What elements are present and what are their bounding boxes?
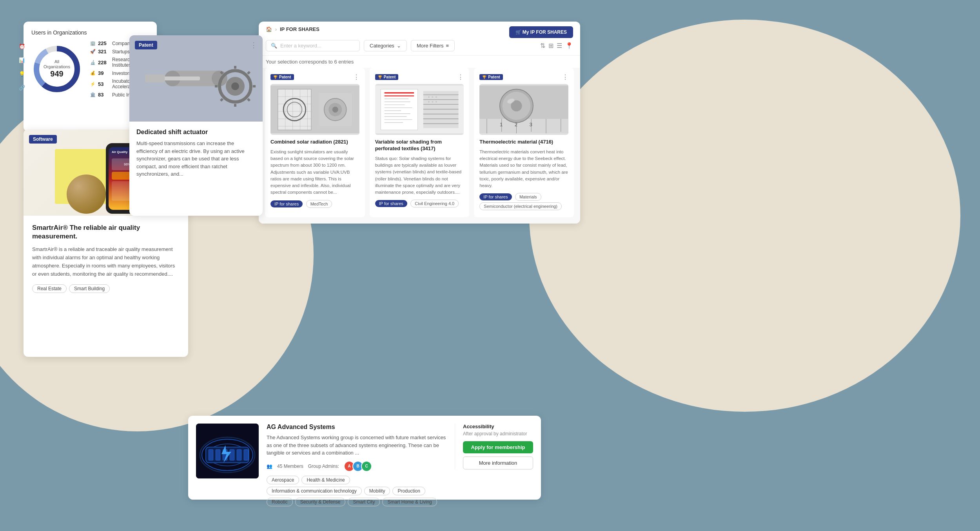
svg-point-62 <box>436 96 437 98</box>
patent-card-2: 🏆 Patent ⋮ <box>370 68 470 217</box>
categories-label: Categories <box>370 43 394 49</box>
patent-card: Patent ⋮ Dedicated shift actuator Multi-… <box>129 35 263 216</box>
tag-ict[interactable]: Information & communication technology <box>267 487 362 495</box>
patent-2-menu[interactable]: ⋮ <box>457 73 464 81</box>
donut-center: AllOrganizations 949 <box>44 59 70 78</box>
software-badge: Software <box>29 135 57 144</box>
more-filters-button[interactable]: More Filters ≡ <box>411 40 455 51</box>
approval-text: After approval by administrator <box>463 431 533 436</box>
patent-1-image <box>270 84 359 135</box>
svg-rect-89 <box>237 449 241 460</box>
tag-ip-shares-3[interactable]: IP for shares <box>479 193 512 200</box>
tag-health-medicine[interactable]: Health & Medicine <box>301 476 350 484</box>
patent-cards-area: 🏆 Patent ⋮ <box>259 68 580 224</box>
sidebar-icon-3: 💡 <box>19 71 25 77</box>
ag-body: AG Advanced Systems The Advanced Systems… <box>267 424 447 506</box>
patent-3-title: Thermoelectric material (4716) <box>479 139 568 145</box>
org-card-title: Users in Organizations <box>31 29 149 36</box>
patent-description: Multi-speed transmissions can increase t… <box>136 140 256 178</box>
members-icon: 👥 <box>267 464 272 469</box>
software-tags: Real Estate Smart Building <box>32 284 180 293</box>
tag-production[interactable]: Production <box>392 487 425 495</box>
svg-line-15 <box>221 72 223 74</box>
svg-point-61 <box>432 96 433 98</box>
product-cylinder <box>67 175 106 214</box>
svg-point-38 <box>332 106 338 112</box>
tag-medtech[interactable]: MedTech <box>306 200 332 208</box>
svg-rect-40 <box>381 89 417 130</box>
ag-tags: Aerospace Health & Medicine Information … <box>267 476 447 506</box>
results-info: Your selection corresponds to 6 entries <box>259 56 580 68</box>
patent-1-menu[interactable]: ⋮ <box>353 73 359 81</box>
companies-icon: 🏢 <box>90 41 96 46</box>
patent-3-tags: IP for shares Materials Semiconductor (e… <box>479 193 568 212</box>
software-card-body: SmartrAir® The reliable air quality meas… <box>24 216 188 299</box>
patent-1-badge: 🏆 Patent <box>270 74 294 80</box>
research-icon: 🔬 <box>90 60 96 65</box>
ag-members-row: 👥 45 Members Group Admins: A B C <box>267 461 447 472</box>
apply-membership-button[interactable]: Apply for membership <box>463 441 533 453</box>
patent-3-menu[interactable]: ⋮ <box>562 73 568 81</box>
tag-ip-shares-2[interactable]: IP for shares <box>375 200 407 207</box>
patent-1-header: 🏆 Patent ⋮ <box>270 73 359 81</box>
software-title: SmartrAir® The reliable air quality meas… <box>32 224 180 241</box>
ag-right-panel: Accessibility After approval by administ… <box>455 424 533 469</box>
svg-point-19 <box>231 82 239 90</box>
home-icon[interactable]: 🏠 <box>266 26 272 32</box>
svg-text:3: 3 <box>530 121 532 127</box>
svg-line-17 <box>248 72 250 74</box>
svg-rect-20 <box>161 76 200 80</box>
startups-icon: 🚀 <box>90 49 96 55</box>
patent-1-title: Combined solar radiation (2821) <box>270 139 359 145</box>
donut-chart: AllOrganizations 949 <box>31 44 82 95</box>
tag-aerospace[interactable]: Aerospace <box>267 476 299 484</box>
tag-materials[interactable]: Materials <box>515 193 541 201</box>
ip-title-bar: 🏠 › IP FOR SHARES 🛒 My IP FOR SHARES <box>259 22 580 36</box>
tag-ip-shares-1[interactable]: IP for shares <box>270 200 303 207</box>
tag-security[interactable]: Security & Defense <box>295 498 346 506</box>
patent-2-tags: IP for shares Civil Engineering 4.0 <box>375 200 464 209</box>
svg-line-16 <box>248 99 250 101</box>
software-description: SmartrAir® is a reliable and traceable a… <box>32 245 180 278</box>
ip-breadcrumb: 🏠 › IP FOR SHARES <box>266 26 319 32</box>
tag-smart-building[interactable]: Smart Building <box>69 284 110 293</box>
patent-card-body: Dedicated shift actuator Multi-speed tra… <box>129 122 263 184</box>
more-filters-label: More Filters <box>417 43 444 49</box>
tag-semiconductor[interactable]: Semiconductor (electrical engineering) <box>479 202 562 210</box>
grid-view-icon[interactable]: ⊞ <box>548 42 554 49</box>
tag-smart-home[interactable]: Smart Home & Living <box>382 498 437 506</box>
tag-smart-city[interactable]: Smart City <box>348 498 380 506</box>
categories-filter[interactable]: Categories ⌄ <box>364 40 407 51</box>
search-placeholder: Enter a keyword... <box>280 43 321 49</box>
tag-real-estate[interactable]: Real Estate <box>32 284 67 293</box>
more-information-button[interactable]: More information <box>463 456 533 469</box>
patent-more-menu[interactable]: ⋮ <box>250 41 257 49</box>
filter-icon: ≡ <box>446 43 449 49</box>
patent-2-badge-icon: 🏆 <box>378 75 382 79</box>
patent-2-desc: Status quo: Solar shading systems for bu… <box>375 155 464 196</box>
patent-3-badge-icon: 🏆 <box>482 75 486 79</box>
sort-icon[interactable]: ⇅ <box>540 42 545 49</box>
public-icon: 🏛️ <box>90 92 96 98</box>
search-box[interactable]: 🔍 Enter a keyword... <box>266 40 360 51</box>
sidebar-icon-4: 🔗 <box>19 85 25 91</box>
tag-robotic[interactable]: Robotic <box>267 498 293 506</box>
list-view-icon[interactable]: ☰ <box>557 42 562 49</box>
patent-2-badge: 🏆 Patent <box>375 74 399 80</box>
patent-1-desc: Existing sunlight simulators are usually… <box>270 149 359 196</box>
ag-description: The Advanced Systems working group is co… <box>267 434 447 457</box>
patent-card-3: 🏆 Patent ⋮ <box>474 68 574 217</box>
patent-2-title: Variable solar shading from perforated t… <box>375 139 464 152</box>
patent-3-badge: 🏆 Patent <box>479 74 503 80</box>
my-ip-button[interactable]: 🛒 My IP FOR SHARES <box>509 26 573 38</box>
ag-image <box>196 424 259 478</box>
map-icon[interactable]: 📍 <box>565 42 573 49</box>
svg-rect-85 <box>209 449 213 460</box>
ag-title: AG Advanced Systems <box>267 424 447 431</box>
sidebar-icon-2: 📊 <box>19 57 25 63</box>
tag-civil-engineering[interactable]: Civil Engineering 4.0 <box>410 200 459 207</box>
group-admins-label: Group Admins: <box>308 464 339 469</box>
sidebar-icon-1: ⏰ <box>19 44 25 49</box>
tag-mobility[interactable]: Mobility <box>364 487 390 495</box>
admin-avatars: A B C <box>344 461 372 472</box>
____
PROBLEM TO WORK ON: Show all lines in the entries above where the string "Filters" appears.

WRITTEN ANSWER:
more-filters-button[interactable]: More Filters ≡ <box>411 40 455 51</box>
more-filters-label: More Filters <box>417 43 444 49</box>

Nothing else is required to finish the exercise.